The frozen and well-preserved carcass of a missing wool rhino – with its last mass still inside – was recovered in Siberia, where it spent about 34,000 years in barren permafrost, according to a report.
Scientists found the beast – which was 80 percent intact, with its teeth still in place – near where the world’s only wool rhino, named Sasha, was dug in 2014, East2West News reported.
“According to preliminary estimates, the rhino is three or four years old … most likely drowned in the river,” said scientist Albert Protopopov.
“The case is very well preserved. Among other things, some of the internal organs are preserved, which will allow in the future to study in more detail how the species ate and lived “, he added.
The genus of the Pleistocene animal, which was discovered in the Abyisky district of Yakutia along with a nearby horn, has not yet been revealed.

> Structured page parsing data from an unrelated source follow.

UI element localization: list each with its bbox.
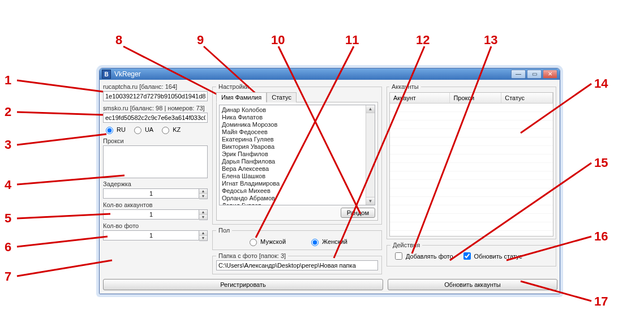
- smsko-label: smsko.ru [баланс: 98 | номеров: 73]: [103, 105, 208, 111]
- photo-folder-group: Папка с фото [папок: 3]: [212, 252, 382, 274]
- proxy-label: Прокси: [103, 137, 208, 144]
- acc-count-up[interactable]: ▲: [199, 210, 207, 215]
- annotation-9: 9: [197, 33, 204, 48]
- add-photo-checkbox[interactable]: Добавлять фото: [393, 251, 453, 261]
- photo-folder-input[interactable]: [216, 260, 378, 270]
- col-proxy[interactable]: Прокси: [450, 93, 501, 103]
- col-account[interactable]: Аккаунт: [390, 93, 450, 103]
- photo-count-value[interactable]: [103, 230, 199, 240]
- names-scrollbar[interactable]: ▲ ▼: [366, 105, 375, 205]
- delay-down[interactable]: ▼: [199, 194, 207, 199]
- delay-spinner[interactable]: ▲▼: [103, 188, 208, 199]
- gender-group: Пол Мужской Женский: [212, 227, 382, 250]
- update-status-checkbox[interactable]: Обновить статус: [461, 251, 522, 261]
- svg-line-4: [17, 214, 110, 218]
- delay-up[interactable]: ▲: [199, 189, 207, 194]
- scroll-down-icon[interactable]: ▼: [366, 197, 375, 205]
- accounts-legend: Аккаунты: [389, 83, 421, 90]
- accounts-table[interactable]: Аккаунт Прокси Статус: [389, 92, 553, 237]
- titlebar[interactable]: B VkReger — ▭ ✕: [100, 68, 560, 80]
- right-panel: Аккаунты Аккаунт Прокси Статус Действия …: [387, 83, 556, 277]
- annotation-7: 7: [5, 269, 11, 284]
- annotation-1: 1: [5, 73, 11, 88]
- annotation-17: 17: [594, 294, 608, 309]
- photo-count-label: Кол-во фото: [103, 222, 208, 229]
- annotation-14: 14: [594, 76, 608, 91]
- application-window: B VkReger — ▭ ✕ rucaptcha.ru [баланс: 16…: [99, 68, 560, 294]
- photo-count-up[interactable]: ▲: [199, 231, 207, 236]
- photo-count-spinner[interactable]: ▲▼: [103, 230, 208, 241]
- annotation-6: 6: [5, 240, 11, 255]
- annotation-2: 2: [5, 105, 11, 119]
- annotation-10: 10: [271, 33, 285, 48]
- country-ru[interactable]: RU: [103, 125, 126, 134]
- annotation-13: 13: [484, 33, 497, 48]
- annotation-4: 4: [5, 178, 11, 192]
- acc-count-spinner[interactable]: ▲▼: [103, 209, 208, 220]
- delay-value[interactable]: [103, 188, 199, 199]
- scroll-up-icon[interactable]: ▲: [366, 105, 375, 113]
- settings-legend: Настройки: [216, 83, 251, 90]
- random-button[interactable]: Рандом: [341, 208, 375, 218]
- accounts-body: [390, 104, 553, 236]
- country-kz[interactable]: KZ: [159, 125, 181, 134]
- annotation-5: 5: [5, 211, 11, 226]
- settings-group: Настройки Имя Фамилия Статус Динар Колоб…: [212, 83, 382, 225]
- acc-count-down[interactable]: ▼: [199, 215, 207, 220]
- close-button[interactable]: ✕: [543, 70, 557, 79]
- scroll-track[interactable]: [366, 113, 375, 197]
- maximize-button[interactable]: ▭: [527, 70, 542, 79]
- tab-name-surname[interactable]: Имя Фамилия: [216, 92, 267, 102]
- country-ua[interactable]: UA: [131, 125, 153, 134]
- col-status[interactable]: Статус: [501, 93, 553, 103]
- annotation-15: 15: [594, 156, 608, 170]
- app-icon: B: [102, 70, 111, 79]
- names-list-content: Динар КолобовНика ФилатовДоминика Морозо…: [220, 105, 366, 205]
- accounts-group: Аккаунты Аккаунт Прокси Статус: [387, 83, 556, 239]
- left-panel: rucaptcha.ru [баланс: 164] smsko.ru [бал…: [103, 83, 208, 277]
- annotation-12: 12: [416, 33, 430, 48]
- svg-line-0: [17, 80, 103, 92]
- delay-label: Задержка: [103, 180, 208, 187]
- rucaptcha-label: rucaptcha.ru [баланс: 164]: [103, 83, 208, 90]
- photo-folder-legend: Папка с фото [папок: 3]: [216, 252, 288, 259]
- annotation-16: 16: [594, 229, 608, 244]
- svg-line-1: [17, 112, 103, 115]
- gender-male[interactable]: Мужской: [247, 237, 286, 246]
- middle-panel: Настройки Имя Фамилия Статус Динар Колоб…: [212, 83, 382, 277]
- svg-line-6: [17, 260, 112, 276]
- annotation-11: 11: [345, 33, 359, 48]
- acc-count-label: Кол-во аккаунтов: [103, 201, 208, 208]
- svg-line-2: [17, 134, 106, 145]
- names-list[interactable]: Динар КолобовНика ФилатовДоминика Морозо…: [219, 105, 375, 205]
- rucaptcha-input[interactable]: [103, 91, 208, 101]
- annotation-3: 3: [5, 137, 11, 152]
- actions-legend: Действия: [390, 242, 422, 248]
- acc-count-value[interactable]: [103, 209, 199, 220]
- window-title: VkReger: [114, 70, 141, 78]
- svg-line-5: [17, 237, 108, 247]
- minimize-button[interactable]: —: [511, 70, 526, 79]
- tab-status[interactable]: Статус: [267, 92, 297, 102]
- update-accounts-button[interactable]: Обновить аккаунты: [388, 279, 557, 290]
- photo-count-down[interactable]: ▼: [199, 236, 207, 240]
- actions-group: Действия Добавлять фото Обновить статус: [387, 242, 556, 266]
- smsko-input[interactable]: [103, 113, 208, 123]
- gender-female[interactable]: Женский: [308, 237, 347, 246]
- register-button[interactable]: Регистрировать: [103, 279, 383, 290]
- proxy-textarea[interactable]: [103, 145, 208, 178]
- annotation-8: 8: [115, 33, 122, 48]
- country-radio-group: RU UA KZ: [103, 125, 208, 134]
- gender-legend: Пол: [216, 227, 232, 234]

Sasha was 34,000 years old, but the new rhinoceros could be between 20,000 and 50,000 years old, according to Valery Plotnikov, a researcher at the Academy of Sciences in the Sakha Republic.
“But we haven’t done radiocarbon tests yet,” he said.
Protopopov said that “the Abyisky rhino can already be called the only one of its kind in the world.”
He added: “Earlier, not even the bone remains of individuals from this era were found, not to mention the carcasses of preserved animals.”
The case is being kept in a glacier pending relocation to Yakutsk, where it will be presented to the scientific community.
Pavel Yefimov, a local entrepreneur who was behind the discovery, presents the animal at the Academy of Sciences.